Exercise description ->
Can you write out every line from the start of the records below through the line containing "2022 JF/40.2", leaving out any pictures?

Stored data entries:
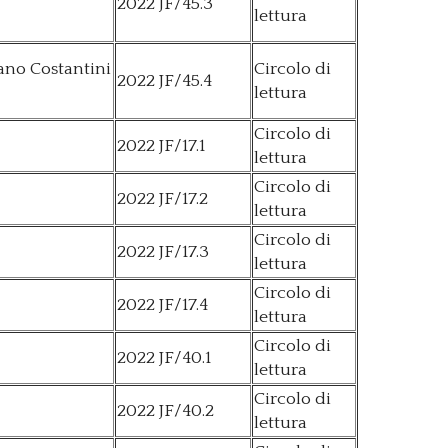
2022 JF/45.3
lettura
iano Costantini
Circolo di
2022 JF/45.4
lettura
Circolo di
2022 JF/17.1
lettura
Circolo di
2022 JF/17.2
lettura
Circolo di
2022 JF/17.3
lettura
Circolo di
2022 JF/17.4
lettura
Circolo di
2022 JF/40.1
lettura
Circolo di
2022 JF/40.2
lettura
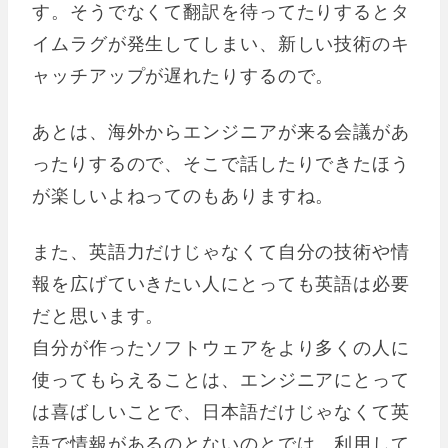
す。そうでなくて翻訳を待ってたりするとタ
イムラグが発生してしまい、新しい技術のキ
ャッチアップが遅れたりするので。
あとは、海外からエンジニアが来る会議があ
ったりするので、そこで話したりできたほう
が楽しいよねってのもありますね。
また、英語力だけじゃなくて自分の技術や情
報を広げていきたい人にとっても英語は必要
だと思います。
自分が作ったソフトウェアをより多くの人に
使ってもらえることは、エンジニアにとって
は喜ばしいことで、日本語だけじゃなくて英
語で情報があるのとないのとでは、利用して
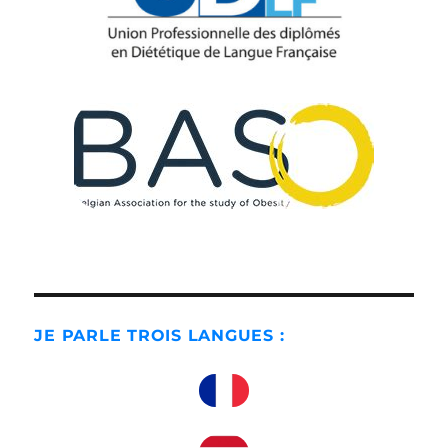
JE PARLE TROIS LANGUES :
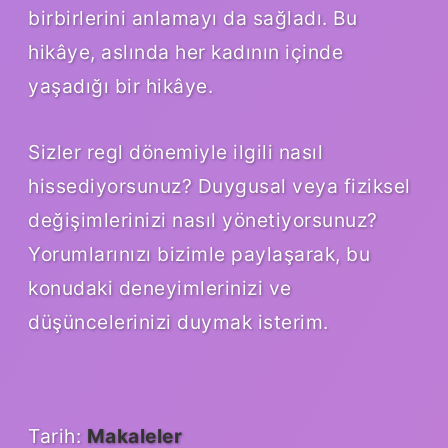
birbirlerini anlamayı da sağladı. Bu
hikâye, aslında her kadının içinde
yaşadığı bir hikâye.
Sizler regl dönemiyle ilgili nasıl
hissediyorsunuz? Duygusal veya fiziksel
değişimlerinizi nasıl yönetiyorsunuz?
Yorumlarınızı bizimle paylaşarak, bu
konudaki deneyimlerinizi ve
düşüncelerinizi duymak isterim.
Tarih:
Makaleler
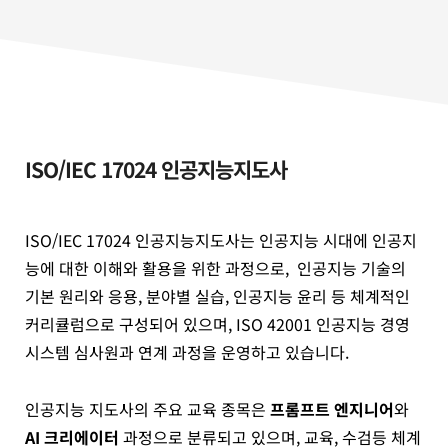
ISO/IEC 17024 인공지능지도사
ISO/IEC 17024 인공지능지도사는 인공지능 시대에 인공지
능에 대한 이해와 활용을 위한 과정으로, 인공지능 기술의
기본 원리와 응용, 분야별 실습, 인공지능 윤리 등 체계적인
커리큘럼으로 구성되어 있으며, ISO 42001 인공지능 경영
시스템 심사원과 연계 과정을 운영하고 있습니다.
인공지능 지도사의 주요 교육 종목은
프롬프트 엔지니어
와
AI 크리에이터
과정으로 분류되고 있으며, 교육, 수검등 체계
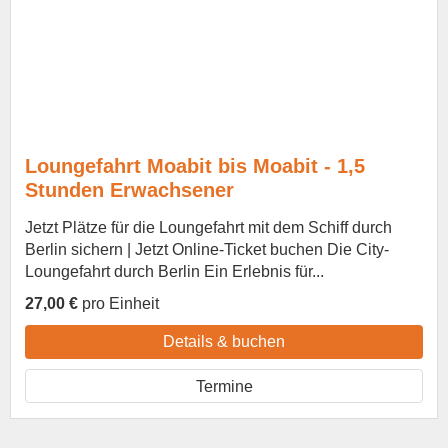
Loungefahrt Moabit bis Moabit - 1,5
Stunden Erwachsener
Jetzt Plätze für die Loungefahrt mit dem Schiff durch
Berlin sichern | Jetzt Online-Ticket buchen Die City-
Loungefahrt durch Berlin Ein Erlebnis für...
27,00 €
pro Einheit
Details & buchen
Termine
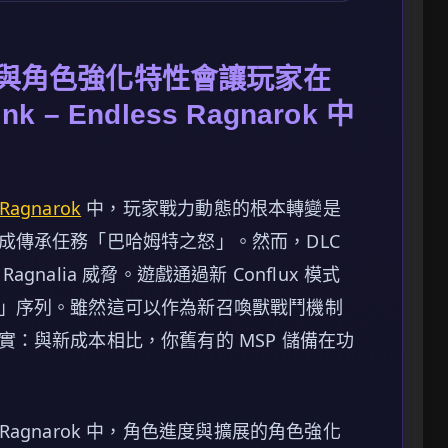
 與角色強化特性會讓玩家在
link – Endless Ragnarok 中
s Ragnarok
中，玩家戰力動態的根本轉變是
成傳承任務「巴哈姆特之怒」。然而，DLC
alia 威脅。遊戲通過新 Conflux 模式
」序列。雖然這可以作為新召喚獸戰鬥機制
：與新成本相比，你舊有的 MSP 儲備在功
Endless Ragnarok 中，角色進度與擴展的角色強化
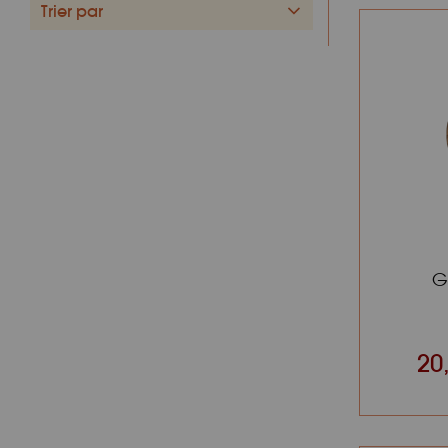
Trier par
G
20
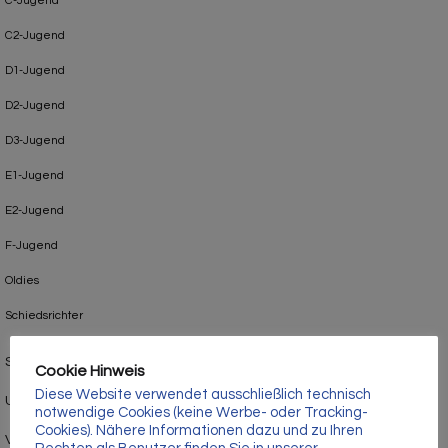
Γ
C-Jugend
C2-Jugend
D1-Jugend
D2-Jugend
D3-Jugend
E1-Jugend
E2-Jugend
F-Jugend
Oldies
Schiedsrichter
Sponsoren
Cookie Hinweis
Diese Website verwendet ausschließlich technisch
Uncategorized
notwendige Cookies (keine Werbe- oder Tracking-
Cookies). Nähere Informationen dazu und zu Ihren
Verein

Response to this task ->
2022 JF/45.3
lettura
iano Costantini
Circolo di
2022 JF/45.4
lettura
Circolo di
2022 JF/17.1
lettura
Circolo di
2022 JF/17.2
lettura
Circolo di
2022 JF/17.3
lettura
Circolo di
2022 JF/17.4
lettura
Circolo di
2022 JF/40.1
lettura
Circolo di
2022 JF/40.2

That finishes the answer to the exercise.